We’ll have to wait a few more hours for the race to be certified today and perhaps then we’ll know whether Hart will continue her legal challenge to the results. But for now it looks like a narrow GOP win and another pickup in Iowa-2.
Update: The Associated Press reports that the 6-vote win has been certified. Miller-Meeks will be heading to the House.
The state Board of Canvass voted 5-0 Monday afternoon to certify Miller-Meeks as the winner over Hart by a count of 196,964 to 196,958.

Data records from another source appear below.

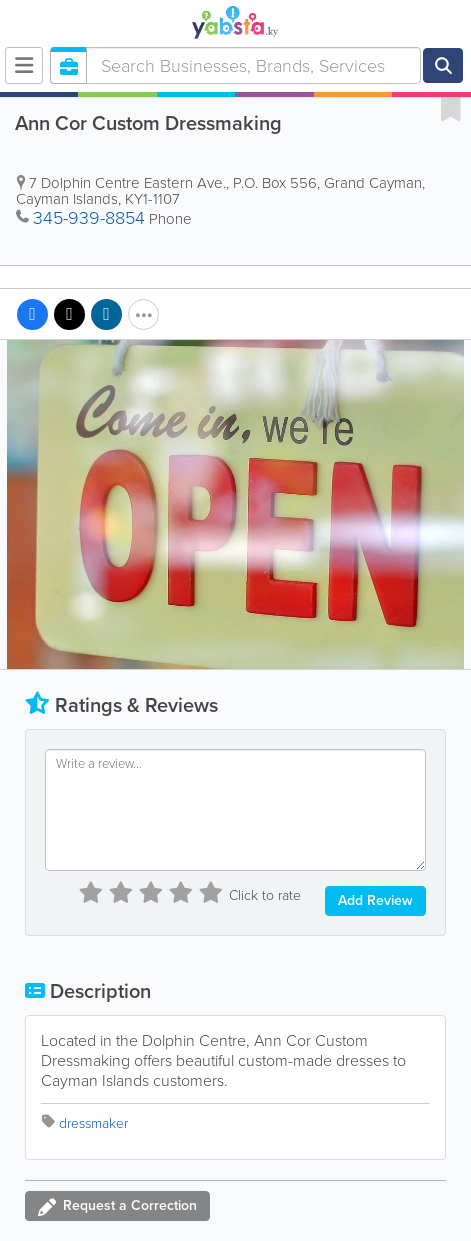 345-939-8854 (89, 218)
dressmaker (93, 1123)
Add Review (375, 900) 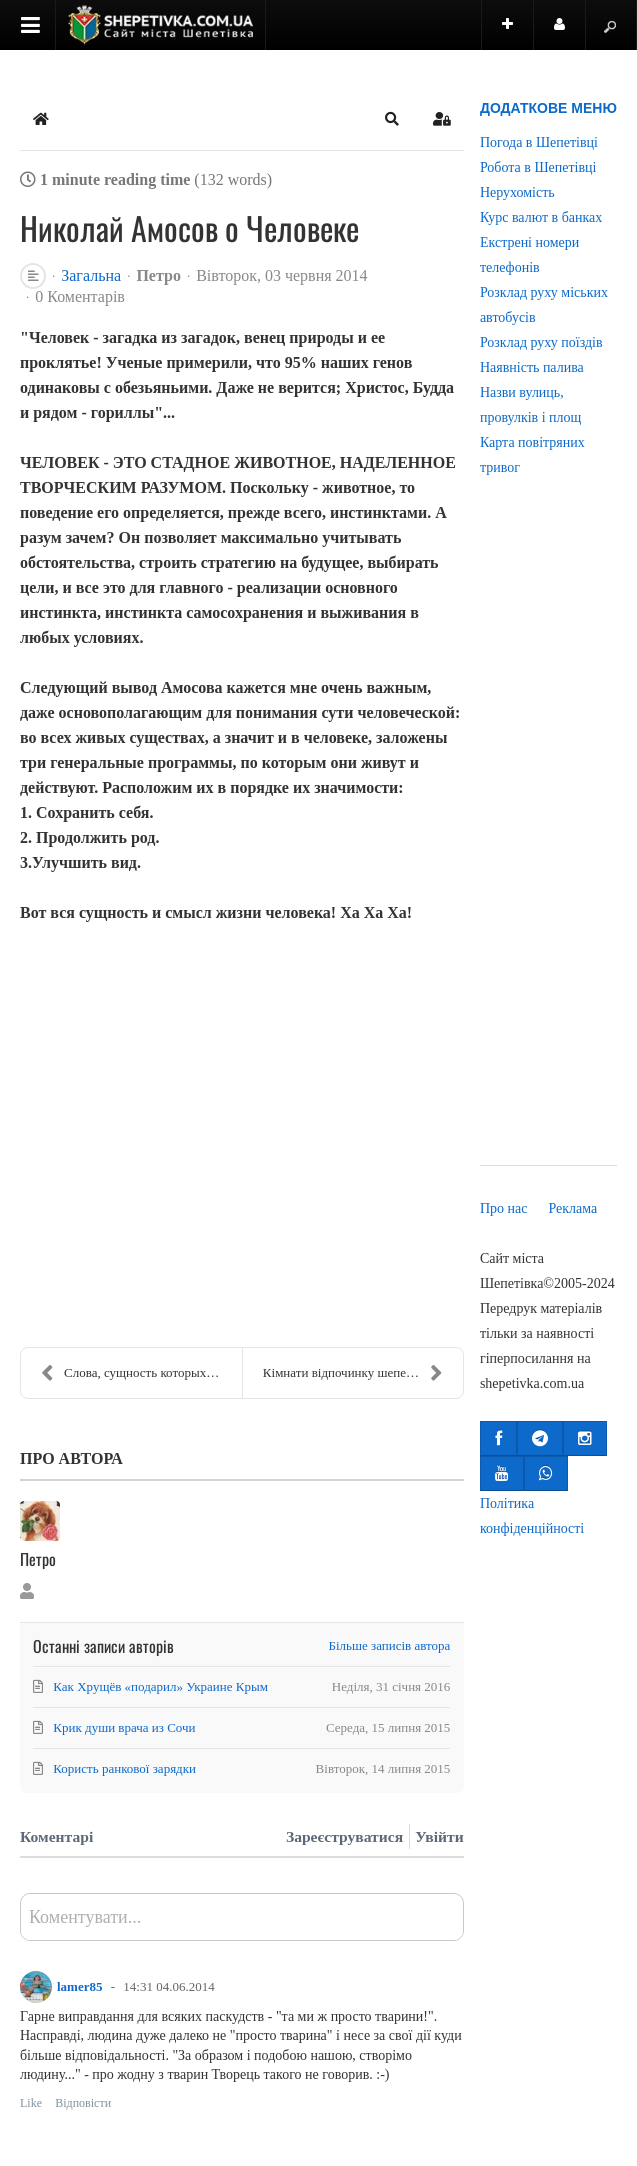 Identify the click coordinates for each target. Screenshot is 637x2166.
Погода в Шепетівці (539, 142)
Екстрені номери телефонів (529, 255)
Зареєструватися (344, 1836)
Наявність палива (532, 367)
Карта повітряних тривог (532, 455)
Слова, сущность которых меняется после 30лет (141, 1373)
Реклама (572, 1208)
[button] (392, 119)
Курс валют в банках (541, 217)
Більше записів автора (390, 1645)
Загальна (91, 276)
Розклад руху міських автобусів (544, 305)
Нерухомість (517, 192)
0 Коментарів (80, 296)
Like (31, 2103)
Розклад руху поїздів (541, 342)
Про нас (504, 1208)
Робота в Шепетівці (538, 167)
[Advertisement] (548, 835)
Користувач (570, 33)
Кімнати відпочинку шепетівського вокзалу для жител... (363, 1373)
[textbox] (242, 1924)
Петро (158, 275)
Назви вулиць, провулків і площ (530, 405) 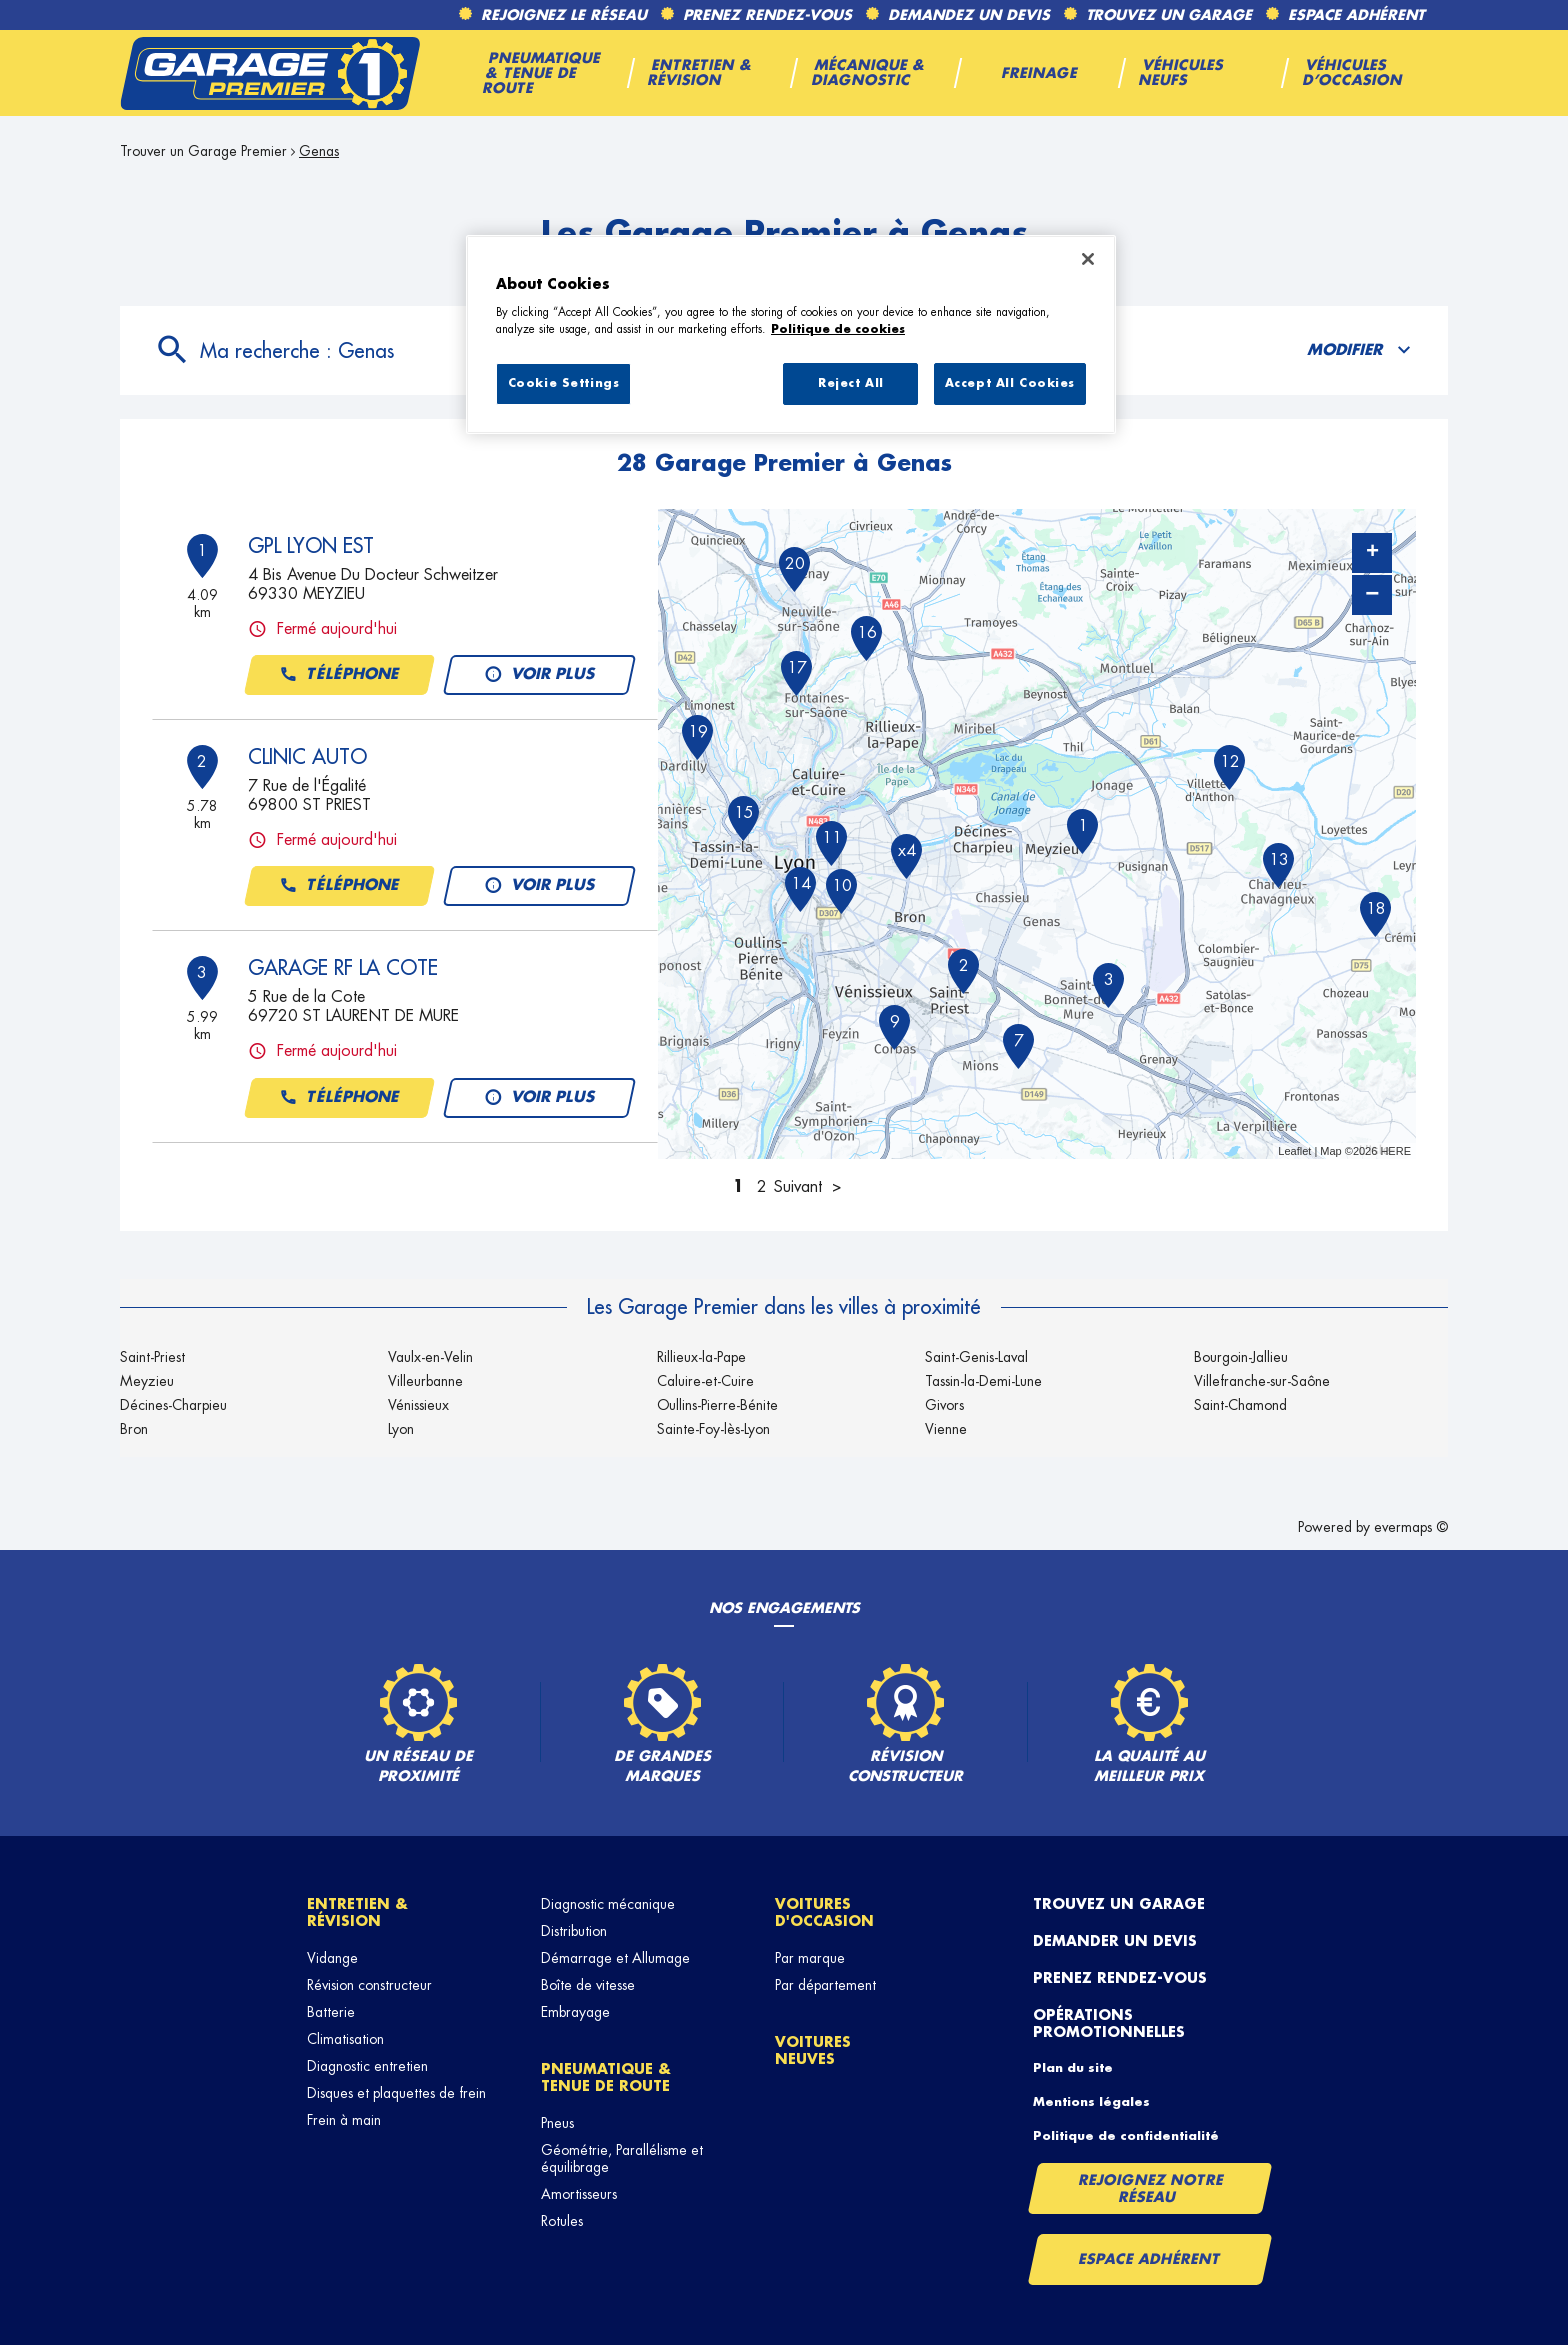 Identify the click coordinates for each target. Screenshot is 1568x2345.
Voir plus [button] (539, 675)
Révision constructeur (369, 1985)
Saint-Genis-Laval (976, 1357)
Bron (134, 1429)
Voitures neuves (813, 2050)
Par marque (810, 1958)
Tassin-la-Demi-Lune (983, 1381)
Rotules (562, 2221)
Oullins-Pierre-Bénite (717, 1405)
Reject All (851, 383)
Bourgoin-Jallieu (1241, 1357)
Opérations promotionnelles (1109, 2023)
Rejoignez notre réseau (1151, 2188)
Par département (825, 1985)
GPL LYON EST (311, 546)
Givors (944, 1405)
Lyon (401, 1429)
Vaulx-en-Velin (430, 1357)
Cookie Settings (564, 383)
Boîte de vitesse (588, 1985)
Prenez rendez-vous (1120, 1978)
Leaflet (1294, 1151)
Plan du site (1073, 2068)
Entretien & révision (357, 1912)
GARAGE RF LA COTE (343, 968)
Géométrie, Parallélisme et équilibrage (622, 2158)
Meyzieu (147, 1381)
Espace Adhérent (1149, 2259)
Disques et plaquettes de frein (396, 2093)
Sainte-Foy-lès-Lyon (713, 1429)
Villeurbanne (425, 1381)
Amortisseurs (579, 2194)
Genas (319, 151)
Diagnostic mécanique (608, 1904)
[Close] (1088, 259)
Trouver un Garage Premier (203, 151)
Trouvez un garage (1119, 1904)
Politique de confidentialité (1126, 2136)
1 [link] (738, 1187)
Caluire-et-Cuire (705, 1381)
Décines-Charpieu (173, 1405)
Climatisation (345, 2039)
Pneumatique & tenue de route (606, 2077)
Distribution (574, 1931)
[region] (791, 335)
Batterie (331, 2012)
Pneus (557, 2123)
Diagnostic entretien (367, 2066)
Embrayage (575, 2012)
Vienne (946, 1429)
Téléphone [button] (339, 675)
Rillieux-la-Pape (701, 1357)
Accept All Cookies (1010, 383)
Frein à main (344, 2120)
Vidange (332, 1958)
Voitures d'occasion (824, 1912)
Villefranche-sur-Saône (1262, 1381)
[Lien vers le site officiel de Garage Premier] (270, 73)
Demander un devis (1115, 1941)
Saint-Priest (152, 1357)
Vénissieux (418, 1405)
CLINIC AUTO (307, 757)
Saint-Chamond (1240, 1405)
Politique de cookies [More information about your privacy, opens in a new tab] (838, 329)
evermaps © (1411, 1527)
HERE (1395, 1151)
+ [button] (1372, 553)
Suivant (798, 1187)
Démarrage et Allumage (615, 1958)
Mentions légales (1091, 2102)
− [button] (1372, 594)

The board, which includes Gov. Kim Reynolds and four other state elected officials, also certified President Donald Trump as the winner of the state’s six electoral votes. The board is made up of three Republicans and two Democrats…
Hart’s campaign has signaled that it will likely take legal action to challenge the outcome, and must do so within two days of the certification under Iowa law. Such a filing would trigger the formation of a contest court consisting of Iowa Chief Justice Susan Christensen and four district judges who will be appointed…
If the court ruled in favor of Miller-Meeks, Hart could file a final appeal with the Democratic-controlled U.S. House, which has the power to judge its members’ elections and has intervened in the past on rare occasions.
I don’t think the Democrats will get involved, not with the special Senate elections in Georgia still to come. It would be bad PR for the party and it wouldn’t ultimately help them much.
The GOP is now +11 in the House with the Claudia Tenney race still to be decided.